Creativity and curiosity in secondary computing

Dec 12, 2024

Miles Berry

Engagement in secondary computing education is a significant challenge. Too many students lose interest, disengage, or abandon the subject altogether before reaching higher levels of study. The enthusiasm seen in Year 7 fades by the time students make their GCSE choices, with many reporting that they find the subject uninteresting, difficult, or irrelevant to their future study and careers. If we want to turn this around, we must reimagine how we teach computing by once again fostering creativity and curiosity.

The Problem: A Disconnect Between Expectation and Reality

Computing is all too often introduced to students in an uninspiring way. Many come to the subject with expectations—building computers, developing games, creating apps—only to be met with a heavily theoretical, abstract curriculum. Some students enter Year 10 expecting hands-on experiences but instead encounter worksheets and rote learning. The way we present computing is too often misaligned with what sparks students’ interest.

This is not a new issue. Even in the late 1980s, HMI reports noted that computing should be fascinating and stimulating for pupils, yet it often felt dry and unexciting. More recently, Michael Gove’s 2012 vision of students writing apps by the age of 16 remains far from reality. Instead, computing education often alienates students, particularly girls, who express a desire for a curriculum that emphasises what they can create with technology rather than the mechanics of how technology works.

The Solution: Engaging Students Through Creativity and Curiosity

Computing is an inherently creative discipline. It is about solving problems, designing solutions, and building digital experiences. However, our current approach often neglects this aspect in favour of rigid, assessment-driven instruction. If we are to rekindle enthusiasm, we need to focus on creativity in the classroom.

Start with What Interests Them

Engagement improves when students see the relevance of what they are learning. If they are interested in building computers, let them take apart old machines and reconstruct them. If they love gaming, introduce them to coding through game development. If they care about social media, explore how algorithms influence their feeds.

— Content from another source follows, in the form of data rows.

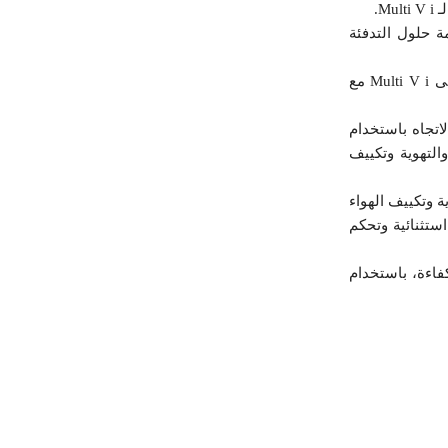
 حلول التدفئة
بالإضافة إلى ذلك، سلطت ذات المنطقة الضوء على حلول VRF للمساحات التجارية الخفيفة، بالإضافة إلى Multi V i مع
واء لـ DUALCOOL والأشرطة رباعية الاتجاه باستخدام
ة والتهوية وتكييف
 وتكييف الهواء
بيئة داخلية مريحة وكفاءة استثنائية وتحكم
فاءة، باستخدام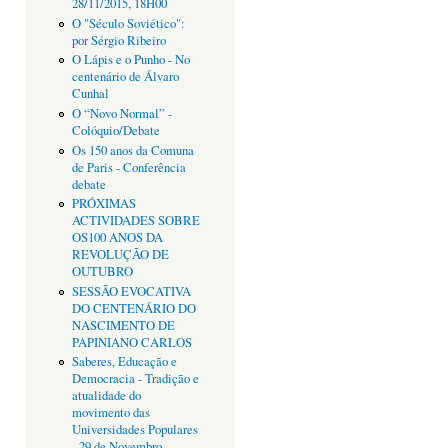
28/11/2015, 18H00
O "Século Soviético":
por Sérgio Ribeiro
O Lápis e o Punho - No
centenário de Álvaro
Cunhal
O “Novo Normal” -
Colóquio/Debate
Os 150 anos da Comuna
de Paris - Conferência
debate
PRÓXIMAS
ACTIVIDADES SOBRE
OS100 ANOS DA
REVOLUÇÃO DE
OUTUBRO
SESSÃO EVOCATIVA
DO CENTENÁRIO DO
NASCIMENTO DE
PAPINIANO CARLOS
Saberes, Educação e
Democracia - Tradição e
atualidade do
movimento das
Universidades Populares
- 29 de Novembro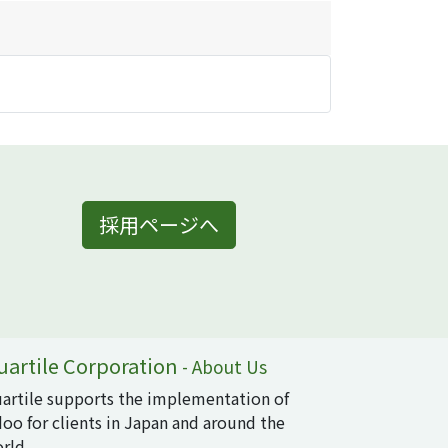
採用ページへ
uartile Corporation
-
About Us
artile supports the implementation of
oo for clients in Japan and around the
rld.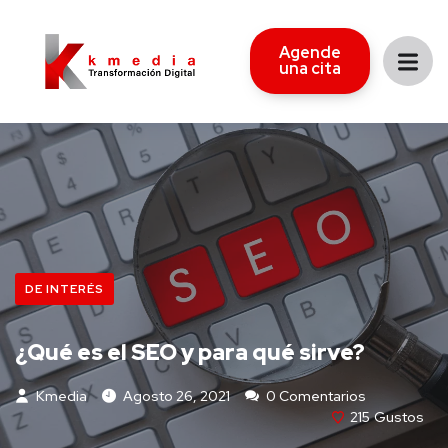
Agende
una cita
DE INTERÉS
¿Qué es el SEO y para qué sirve?
Kmedia
Agosto 26, 2021
0 Comentarios
215
Gustos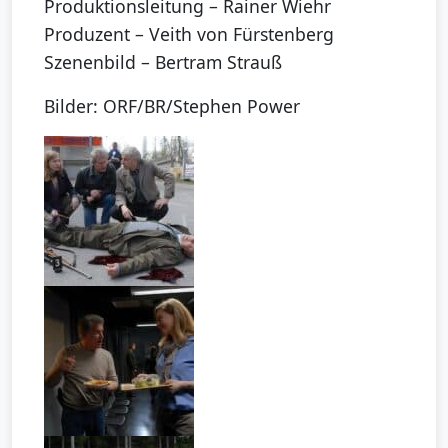
Produktionsleitung – Rainer Wiehr
Produzent – Veith von Fürstenberg
Szenenbild – Bertram Strauß
Bilder: ORF/BR/Stephen Power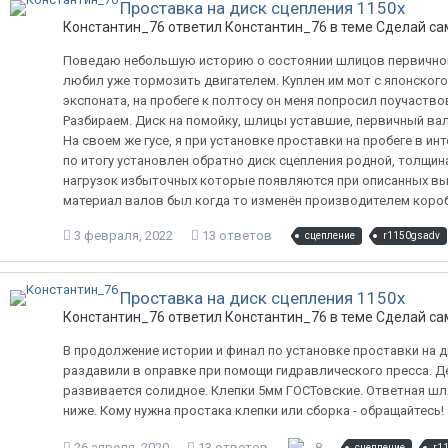
Проставка на диск сцепления 1150х
Константин_76 ответил Константин_76 в теме
Сделай са
Поведаю небольшую историю о состоянии шлицов первичног
любил уже тормозить двигателем. Куплен им мот с японского 
экспоната, на пробеге к полтосу он меня попросил поучаство
Разбираем. Диск на помойку, шлицы уставшие, первичный вал
На своем же гусе, я при установке проставки на пробеге в ин
по итогу установлен обратно диск сцепления родной, толщина
нагрузок избыточных которые появляются при описанных выш
материал валов был когда то изменён производителем коробо
3 февраля, 2022
13 ответов
сцепление
r1150gsadv
Проставка на диск сцепления 1150х
Константин_76 ответил Константин_76 в теме
Сделай са
В продолжение истории и финал по установке проставки на ди
раздавили в оправке при помощи гидравлического пресса. Де
развивается солидное. Клепки 5мм ГОСТовские. Ответная шл
ниже. Кому нужна простака клепки или сборка - обращайтесь!
26 апреля, 2020
13 ответов
8
сцепление
r1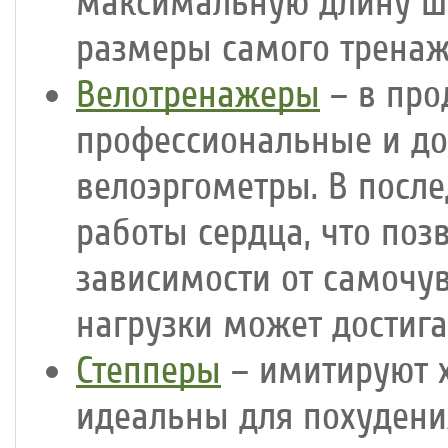
максимальную длину ша
размеры самого тренаж
Велотренажеры
– в про
профессиональные и до
велоэргометры. В посл
работы сердца, что поз
зависимости от самочув
нагрузки может достига
Степперы
– имитируют х
идеальны для похудени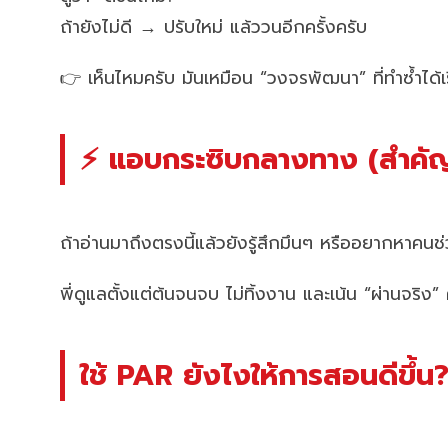
ถ้ายังไม่ดี → ปรับใหม่ แล้ววนอีกครั้งครับ
👉 เห็นไหมครับ มันเหมือน “วงจรพัฒนา” ที่ทำซ้ำได้เ
⚡ แอบกระซิบกลางทาง (สำคั
ถ้าอ่านมาถึงตรงนี้แล้วยังรู้สึกมึนๆ หรืออยากหาคน
พี่ดูแลตั้งแต่ต้นจนจบ ไม่ทิ้งงาน และเน้น “ผ่านจริง” 
ใช้ PAR ยังไงให้การสอนดีขึ้น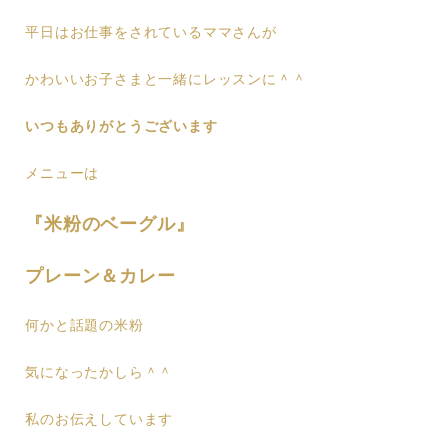
平日はお仕事をされているママさんが
かわいいお子さまと一緒にレッスンに＾＾
いつもありがとうございます
メニューは
『米粉のベーグル』
プレーン＆カレー
何かと話題の米粉
気になったかしら＾＾
私のお伝えしています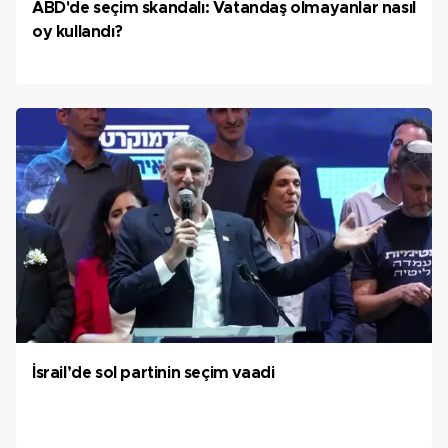
ABD'de seçim skandalı: Vatandaş olmayanlar nasıl
oy kullandı?
İsrail’de sol partinin seçim vaadi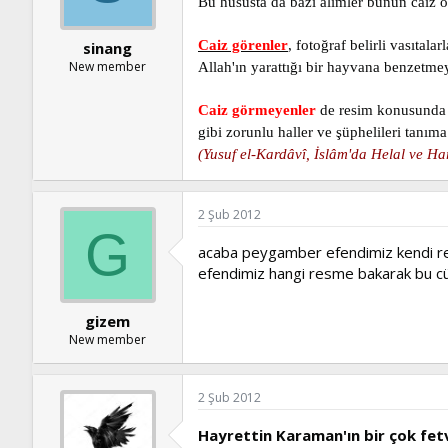
ş
t
Bu hususta da bazı alimler bunun caiz 
l
a
a
r
Caiz görenler
, fotoğraf belirli vasıta
sinang
t
i
New member
Allah'ın yarattığı bir hayvana benzetmey
a
h
n
i
Caiz görmeyenler
de resim konusunda o
gibi zorunlu haller ve şüphelileri tanım
(Yusuf el-Kardâvî, İslâm'da Helal ve Ha
2 Şub 2012
G
acaba peygamber efendimiz kendi res
efendimiz hangi resme bakarak bu cüm
gizem
New member
2 Şub 2012
Hayrettin Karaman'ın bir çok fet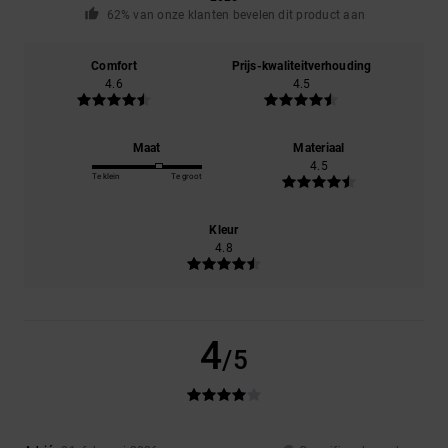
62% van onze klanten bevelen dit product aan
Comfort
Prijs-kwaliteitverhouding
4.6
4.5
Maat
Materiaal
4.5
Te klein
Te groot
Kleur
4.8
4
/5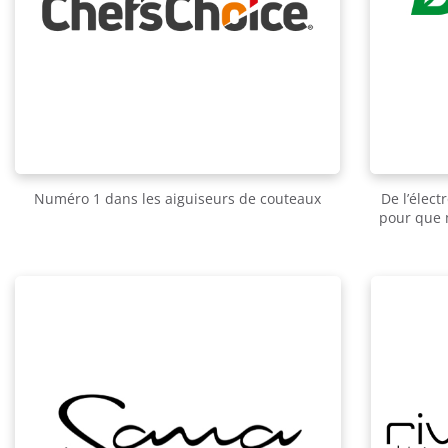
Numéro 1 dans les aiguiseurs de couteaux
De l’élec
pour que 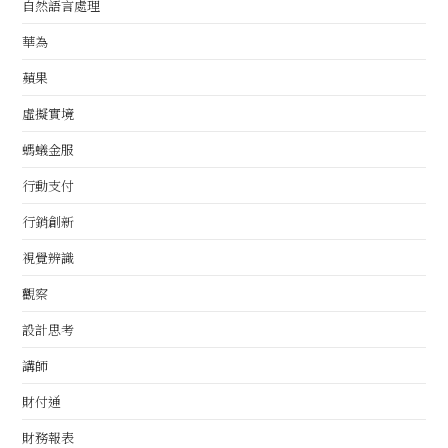
自然語言處理
華為
蘋果
虛擬實境
螞蟻金服
行動支付
行銷創新
視覺辨識
觀察
設計思考
講師
財付通
財務報表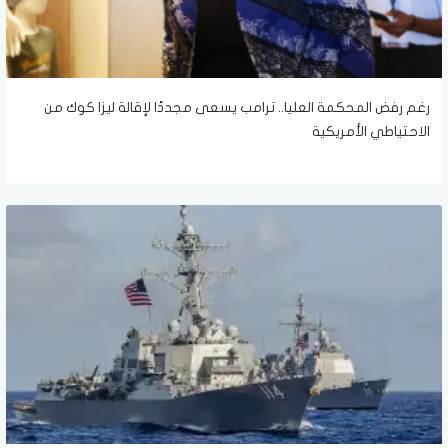
رغم رفض المحكمة العليا.. ترامب يسعى مجددًا لإقالة ليزا كوك من
الاحتياطي الأمريكية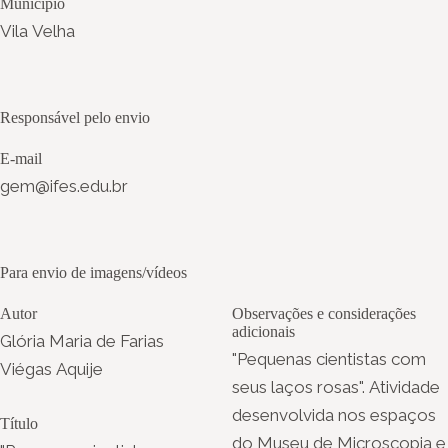
Município
Vila Velha
Responsável pelo envio
E-mail
gem@ifes.edu.br
Para envio de imagens/vídeos
Autor
Observações e considerações
adicionais
Glória Maria de Farias
"Pequenas cientistas com
Viégas Aquije
seus laços rosas". Atividade
desenvolvida nos espaços
Título
do Museu de Microscopia e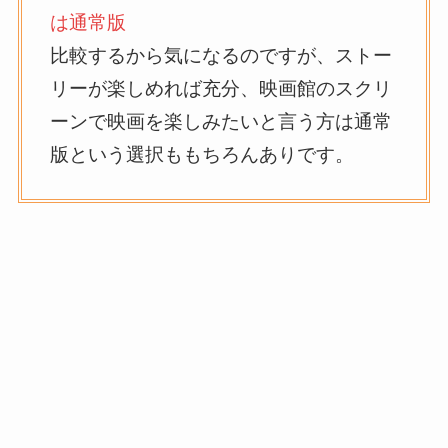
は通常版
比較するから気になるのですが、ストー
リーが楽しめれば充分、映画館のスクリ
ーンで映画を楽しみたいと言う方は通常
版という選択ももちろんありです。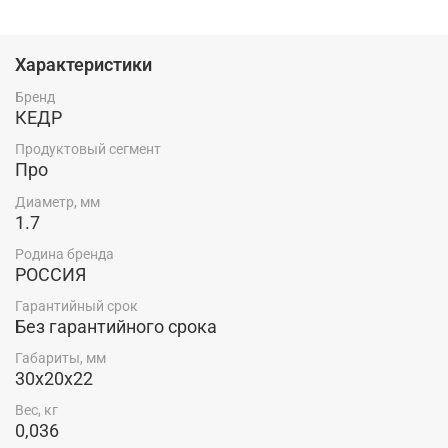
Россия — родина бренда.
Особенности:
Характеристики
Диаметр 1,7 мм
Бренд
Совместимо с плазмотронами CUT 101–141
КЕДР
Комплектация:
Продуктовый сегмент
Про
Сопло — 1 шт.
Диаметр, мм
1.7
Родина бренда
РОССИЯ
Гарантийный срок
Без гарантийного срока
Габариты, мм
30x20x22
Вес, кг
0,036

Encourage Questions and Discovery

Curiosity should be at the heart of computing education. Instead of simply delivering content, we should encourage students to ask and explore their own questions. This requires a shift from passive consumption to active inquiry. Why does encryption matter? How do algorithms shape the world? In what way does a web browser behave like a database? These questions drive deep engagement and authentic learning.

Make Computing Hands-On

Students learn best by making things. The familiar PRIMM approach (Predict, Run, Investigate, Modify, Make) is powerful, but teachers, and thus students, often stop before the final step. The process of making, whether it’s a simple Python program, a digital art project, or an AI model, gives students ownership of their learning. Scratch, for example, succeeds because it allows students to build and share their own creations in a community-driven way.

The Role of AI: A Challenge or an Opportunity?

With AI now capable of generating code, some question whether coding should still be a core focus of computing education. However, coding is not just about writing instructions; it teaches logical thinking, problem-solving, and perseverance. Even if AI handles routine programming tasks in the future, students will still need to understand how to structure problems, debug solutions, and critically assess machine-generated content.

Rather than seeing AI as a threat, we can use it to enhance learning. Students can use AI tools to help them prototype ideas, generate code snippets, or debug problems. However, true mastery of computing comes from struggling with concepts, experimenting, and iterating on solutions—processes that AI alone cannot replace.

What Needs to Change?

To create a more engaging and inclusive computing curriculum, we need to rethink both what we teach and how we teach it. Some suggestions include:

  • Broadening the curriculum: Computing should not just be about programming and networks; it should encompass digital creativity, ethics, and problem-solving.
  • Reframing the GCSE structure: Offering a broader ‘Computing’ GCSE, rather than just Computer Science, would attract a wider range of students and provide more pathways.
  • Connecting with primary education: Building continuity between primary and secondary computing education ensures that students do not experience a sudden, jarring transition.
  • Improving representation: Encouraging girls and underrepresented groups by making computing feel relevant to their ambitions and interests.
  • Encouraging collaborative projects: Real-world teamwork is essential in computing careers; schools should integrate more group-based, creative assignments.

Conclusion: A Call to Action

We know what makes students engage: curiosity and creativity. Computing should not be a subject that students endure but one that inspires and excites them. The way forward is clear—shift the focus from rigid theory to creative application, from passive learning to active problem-solving. If we embrace this mindset, we can cultivate a generation of students who see computing not just as a school subject but as a gateway to endless possibilities.

So, how will you make computing more engaging for your students? Let’s start the conversation.

Based on my talk at the Big Computing Leadership Conference, 12 December 2024, Oxford Brookes University.